[[ LISTED RECORDS open ]]

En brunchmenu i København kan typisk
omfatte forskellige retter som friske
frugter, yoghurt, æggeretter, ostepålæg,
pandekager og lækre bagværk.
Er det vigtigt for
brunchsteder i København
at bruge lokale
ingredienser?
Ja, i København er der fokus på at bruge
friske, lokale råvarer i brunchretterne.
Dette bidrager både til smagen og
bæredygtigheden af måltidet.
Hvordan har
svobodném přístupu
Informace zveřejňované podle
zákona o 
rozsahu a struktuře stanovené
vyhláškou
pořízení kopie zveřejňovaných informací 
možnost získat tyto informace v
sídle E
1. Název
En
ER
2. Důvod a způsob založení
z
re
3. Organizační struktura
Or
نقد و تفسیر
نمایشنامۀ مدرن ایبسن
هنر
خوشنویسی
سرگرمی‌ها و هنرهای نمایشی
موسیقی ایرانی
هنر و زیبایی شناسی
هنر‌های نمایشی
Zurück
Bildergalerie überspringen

[[ LISTED RECORDS closed ]]
[[ LISTED RECORDS open ]]

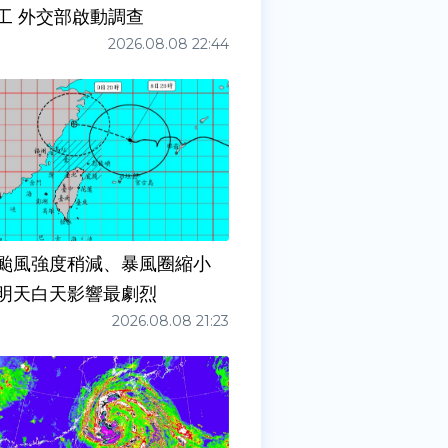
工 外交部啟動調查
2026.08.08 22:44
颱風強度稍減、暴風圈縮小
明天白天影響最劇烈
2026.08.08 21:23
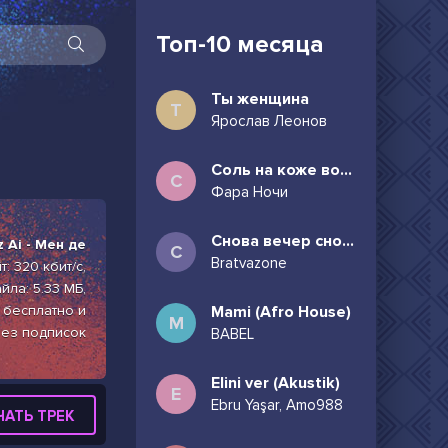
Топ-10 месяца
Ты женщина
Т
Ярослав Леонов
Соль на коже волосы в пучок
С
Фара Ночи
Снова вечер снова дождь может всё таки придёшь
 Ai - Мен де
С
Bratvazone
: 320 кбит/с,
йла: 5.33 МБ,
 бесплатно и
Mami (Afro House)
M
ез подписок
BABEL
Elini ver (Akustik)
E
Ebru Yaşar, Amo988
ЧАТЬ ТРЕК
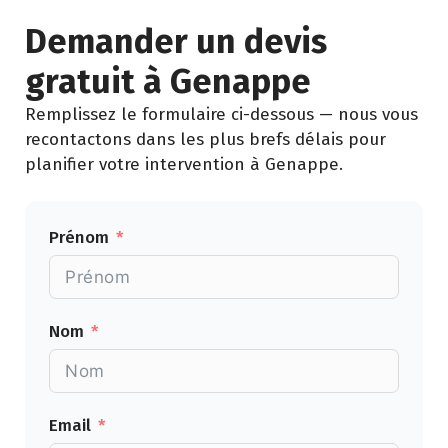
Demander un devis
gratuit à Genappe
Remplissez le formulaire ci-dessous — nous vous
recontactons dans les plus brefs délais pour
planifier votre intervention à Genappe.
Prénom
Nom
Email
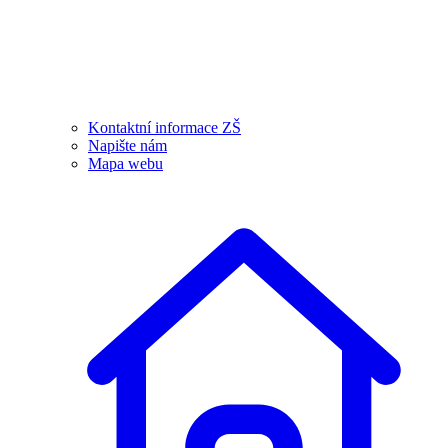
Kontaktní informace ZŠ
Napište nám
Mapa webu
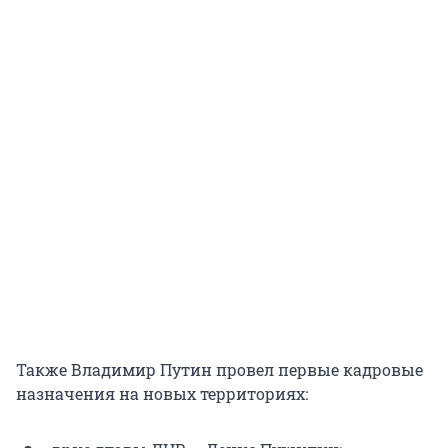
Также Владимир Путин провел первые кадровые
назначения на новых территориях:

[[ LISTED RECORDS closed ]]

From the records above, quote only the lines running from the line with "Hvordan har" to the line with "نقد و تفسیر", both lines included.

Hvordan har
svobodném přístupu
Informace zveřejňované podle
zákona o 
rozsahu a struktuře stanovené
vyhláškou
pořízení kopie zveřejňovaných informací 
možnost získat tyto informace v
sídle E
1. Název
En
ER
2. Důvod a způsob založení
z
re
3. Organizační struktura
Or
نقد و تفسیر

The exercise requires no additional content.